FORT HOOD, Texas (Reuters) – The widow of a worker slain in the 2009 shooting rampage at Fort Hood, Texas, vowed not to let the killing by convicted gunman U.S. Army Major Nidal Hasan destroy her life and testified in a sentencing hearing on Tuesday that “he is not going to win.”
“The shooting is not going to destroy my life or my children’s. He is not going to win. I am in control,” said Joleen Cahill, whose husband, retired Chief Warrant Officer Michael Cahill, was one of 13 people murdered by Hasan at the central Texas military base.
Cahill testified at the sentencing phase for Hasan, an army psychiatrist who was convicted of 45 counts of premeditated murder and attempted premeditated murder.
Hasan could be sentenced to death by the military jury of 13 officers, who convicted him on Friday and are now weighing his punishment.

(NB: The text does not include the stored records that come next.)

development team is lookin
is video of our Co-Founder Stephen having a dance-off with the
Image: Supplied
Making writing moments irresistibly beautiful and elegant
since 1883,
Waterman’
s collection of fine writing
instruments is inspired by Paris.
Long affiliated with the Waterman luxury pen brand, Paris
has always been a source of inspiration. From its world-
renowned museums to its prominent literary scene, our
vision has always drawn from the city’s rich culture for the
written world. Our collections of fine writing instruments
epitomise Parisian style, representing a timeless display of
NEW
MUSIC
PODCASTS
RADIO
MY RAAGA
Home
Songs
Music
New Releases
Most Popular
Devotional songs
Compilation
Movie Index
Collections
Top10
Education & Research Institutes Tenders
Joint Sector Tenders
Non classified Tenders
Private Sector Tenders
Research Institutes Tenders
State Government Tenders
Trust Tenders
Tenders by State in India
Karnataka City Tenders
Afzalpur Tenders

He killed 13 people and wounded 31 others, most of them unarmed soldiers.
It was the deadliest mass murder ever at a U.S. military base.

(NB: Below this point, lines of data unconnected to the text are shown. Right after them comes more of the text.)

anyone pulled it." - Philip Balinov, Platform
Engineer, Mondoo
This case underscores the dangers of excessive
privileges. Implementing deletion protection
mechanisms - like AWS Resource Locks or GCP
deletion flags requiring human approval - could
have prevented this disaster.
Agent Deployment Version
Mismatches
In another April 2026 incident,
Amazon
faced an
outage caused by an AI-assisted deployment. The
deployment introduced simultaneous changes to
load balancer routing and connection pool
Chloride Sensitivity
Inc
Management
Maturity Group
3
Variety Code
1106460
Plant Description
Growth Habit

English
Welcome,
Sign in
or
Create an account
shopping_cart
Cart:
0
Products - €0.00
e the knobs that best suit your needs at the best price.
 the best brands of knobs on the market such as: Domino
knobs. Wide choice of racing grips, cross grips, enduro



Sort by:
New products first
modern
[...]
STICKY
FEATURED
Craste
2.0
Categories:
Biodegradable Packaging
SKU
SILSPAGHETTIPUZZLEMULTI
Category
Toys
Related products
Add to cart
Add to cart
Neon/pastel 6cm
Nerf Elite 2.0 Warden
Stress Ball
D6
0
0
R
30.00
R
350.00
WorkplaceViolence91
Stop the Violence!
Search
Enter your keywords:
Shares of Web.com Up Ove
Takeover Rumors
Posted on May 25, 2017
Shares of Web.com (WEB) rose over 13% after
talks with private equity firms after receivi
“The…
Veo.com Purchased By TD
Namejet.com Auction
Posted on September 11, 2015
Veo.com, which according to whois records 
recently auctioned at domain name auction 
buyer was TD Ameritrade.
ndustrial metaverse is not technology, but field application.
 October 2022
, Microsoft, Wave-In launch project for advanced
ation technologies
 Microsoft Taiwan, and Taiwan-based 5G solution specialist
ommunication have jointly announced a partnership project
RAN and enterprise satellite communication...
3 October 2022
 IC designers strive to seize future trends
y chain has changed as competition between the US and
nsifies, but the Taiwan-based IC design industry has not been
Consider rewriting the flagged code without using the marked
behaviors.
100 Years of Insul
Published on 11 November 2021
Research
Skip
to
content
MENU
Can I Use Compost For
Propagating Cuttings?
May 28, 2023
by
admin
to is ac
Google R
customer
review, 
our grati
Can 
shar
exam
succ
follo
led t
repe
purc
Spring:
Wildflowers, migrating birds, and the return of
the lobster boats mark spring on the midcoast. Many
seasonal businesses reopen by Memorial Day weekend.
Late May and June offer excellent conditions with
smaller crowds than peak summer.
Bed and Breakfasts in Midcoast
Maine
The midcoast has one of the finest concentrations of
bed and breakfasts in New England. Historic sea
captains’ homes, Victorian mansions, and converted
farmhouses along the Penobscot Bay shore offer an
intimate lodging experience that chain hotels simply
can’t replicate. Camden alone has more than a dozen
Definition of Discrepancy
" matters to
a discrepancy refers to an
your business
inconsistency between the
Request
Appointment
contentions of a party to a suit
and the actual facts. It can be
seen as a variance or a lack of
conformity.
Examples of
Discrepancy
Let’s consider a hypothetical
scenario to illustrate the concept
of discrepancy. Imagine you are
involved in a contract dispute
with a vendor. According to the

Twenty family members and shooting victims gave testimony during the sentencing phase, which began on Monday, recounting heart-wrenching stories of loss, grief and wounds.
Prosecutors rested their case at midday on Tuesday.
Following a lunch recess, Hasan will have the opportunity to address the jury deciding his fate. The Army psychiatrist has been acting as his own attorney.